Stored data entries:
====================
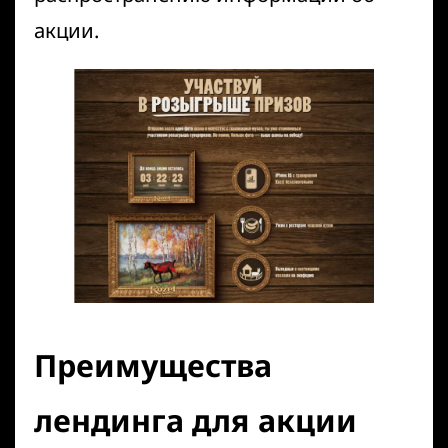
акции.
Преимущества
лендинга для акции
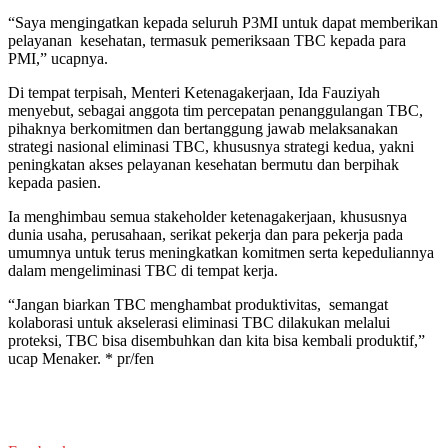
“Saya mengingatkan kepada seluruh P3MI untuk dapat memberikan
pelayanan kesehatan, termasuk pemeriksaan TBC kepada para
PMI,” ucapnya.
Di tempat terpisah, Menteri Ketenagakerjaan, Ida Fauziyah
menyebut, sebagai anggota tim percepatan penanggulangan TBC,
pihaknya berkomitmen dan bertanggung jawab melaksanakan
strategi nasional eliminasi TBC, khususnya strategi kedua, yakni
peningkatan akses pelayanan kesehatan bermutu dan berpihak
kepada pasien.
Ia menghimbau semua stakeholder ketenagakerjaan, khususnya
dunia usaha, perusahaan, serikat pekerja dan para pekerja pada
umumnya untuk terus meningkatkan komitmen serta kepeduliannya
dalam mengeliminasi TBC di tempat kerja.
“Jangan biarkan TBC menghambat produktivitas, semangat
kolaborasi untuk akselerasi eliminasi TBC dilakukan melalui
proteksi, TBC bisa disembuhkan dan kita bisa kembali produktif,”
ucap Menaker. * pr/fen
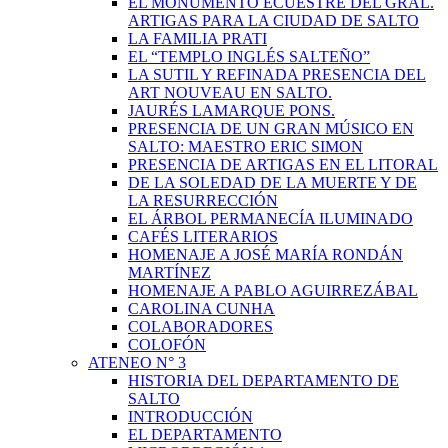
EL MONUMENTO ECUESTRE DEL GRAL.
ARTIGAS PARA LA CIUDAD DE SALTO
LA FAMILIA PRATI
EL “TEMPLO INGLÉS SALTEÑO”
LA SUTIL Y REFINADA PRESENCIA DEL
ART NOUVEAU EN SALTO.
JAURÉS LAMARQUE PONS.
PRESENCIA DE UN GRAN MÚSICO EN
SALTO: MAESTRO ERIC SIMON
PRESENCIA DE ARTIGAS EN EL LITORAL
DE LA SOLEDAD DE LA MUERTE Y DE
LA RESURRECCIÓN
EL ÁRBOL PERMANECÍA ILUMINADO
CAFÉS LITERARIOS
HOMENAJE A JOSÉ MARÍA RONDÁN
MARTÍNEZ
HOMENAJE A PABLO AGUIRREZÁBAL
CAROLINA CUNHA
COLABORADORES
COLOFÓN
ATENEO N° 3
HISTORIA DEL DEPARTAMENTO DE
SALTO
INTRODUCCIÓN
EL DEPARTAMENTO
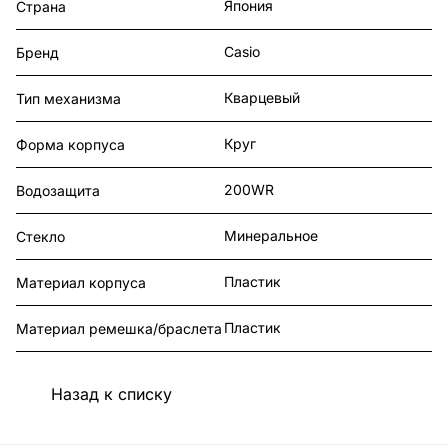
Япония
Страна
Casio
Бренд
Кварцевый
Тип механизма
Круг
Форма корпуса
200WR
Водозащита
Минеральное
Стекло
Пластик
Материал корпуса
Пластик
Материал ремешка/браслета
Назад к списку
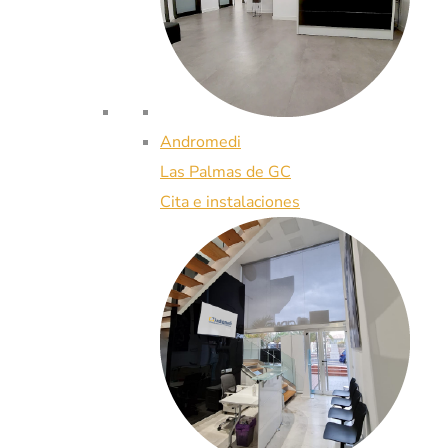
Andromedi
Las Palmas de GC
Cita e instalaciones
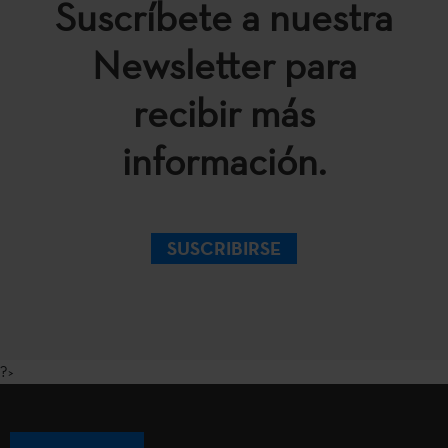
Suscríbete a nuestra
Newsletter para
recibir más
información.
SUSCRIBIRSE
?>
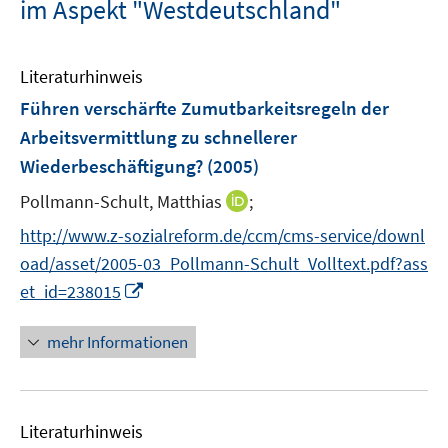
im Aspekt "Westdeutschland"
Literaturhinweis
Führen verschärfte Zumutbarkeitsregeln der
Arbeitsvermittlung zu schnellerer
Wiederbeschäftigung?
(2005)
I
Pollmann-Schult, Matthias
;
n
http://www.z-sozialreform.de/ccm/cms-service/downl
n
oad/asset/2005-03_Pollmann-Schult_Volltext.pdf?ass
e
I
et_id=238015
u
n
e
n
mehr Informationen
m
e
F
u
e
e
n
Literaturhinweis
m
s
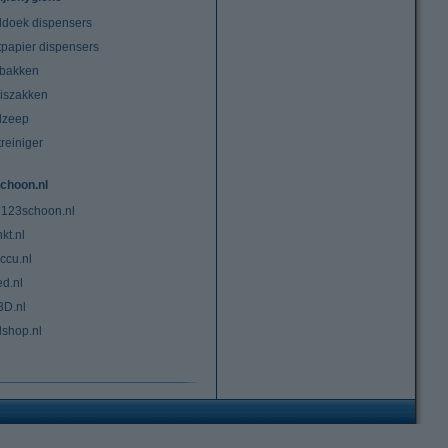
doek dispensers
tpapier dispensers
lbakken
niszakken
dzeep
treiniger
choon.nl
 123schoon.nl
kt.nl
ccu.nl
ed.nl
3D.nl
lshop.nl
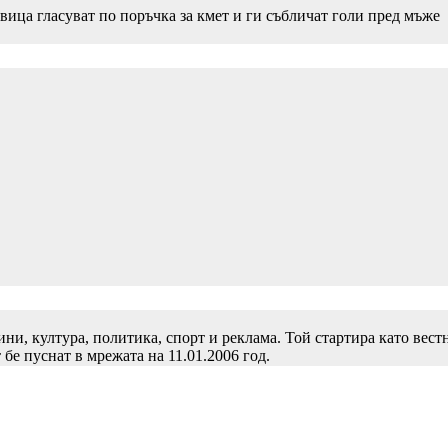
вица гласуват по поръчка за кмет и ги събличат голи пред мъже
и, култура, политика, спорт и реклама. Той стартира като вест
 бе пуснат в мрежата на 11.01.2006 год.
====================
YOUR OBJECTIVE.
Show a copy of each line from the records above in which the string "ARTIGAS" occurs.

FINISHED EXERCISE.
ARTIGAS PARA LA CIUDAD DE SALTO
PRESENCIA DE ARTIGAS EN EL LITORAL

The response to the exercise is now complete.